Dual listing means that both capital markets are the first place to be listed. For example, after dual listing in Hong Kong, Tuya Inc. has become a company mainly listed on the main board of the Hong Kong Stock Exchange and the New York Stock Exchange. the company's common shares and American depositary shares will continue to be traded on the global markets of the Hong Kong Stock Exchange and the New York Stock Exchange respectively.
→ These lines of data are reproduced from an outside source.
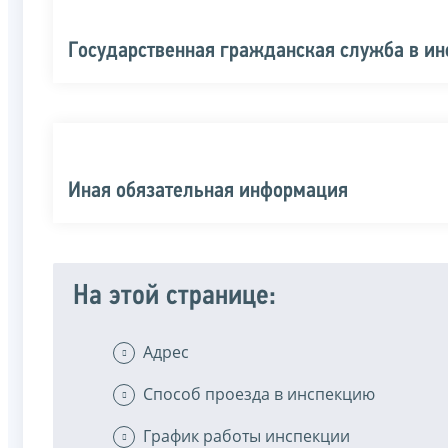
Государственная гражданская служба в и
Иная обязательная информация
На этой странице:
Адрес
Способ проезда в инспекцию
График работы инспекции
Shares of the same type of shares listed in both places can also be circulated across the market.
Write at the end
According to public information released by the Hong Kong Stock Exchange, 163 companies have submitted their forms to the Hong Kong Stock Exchange. these include Weilong delicious, China's largest online audio platform, the Himalaya, the leading medical and beauty leader, Emmy Vaccine, the "duty-free leader", and Baiguo Orchard, the largest fruit chain in China.
With the improvement of the epidemic in the second half of the year, the return of Chinese stocks and the listing of Hong Kong stocks by a number of leading mainland companies, the Hong Kong stock IPO market is expected to recover and become active again.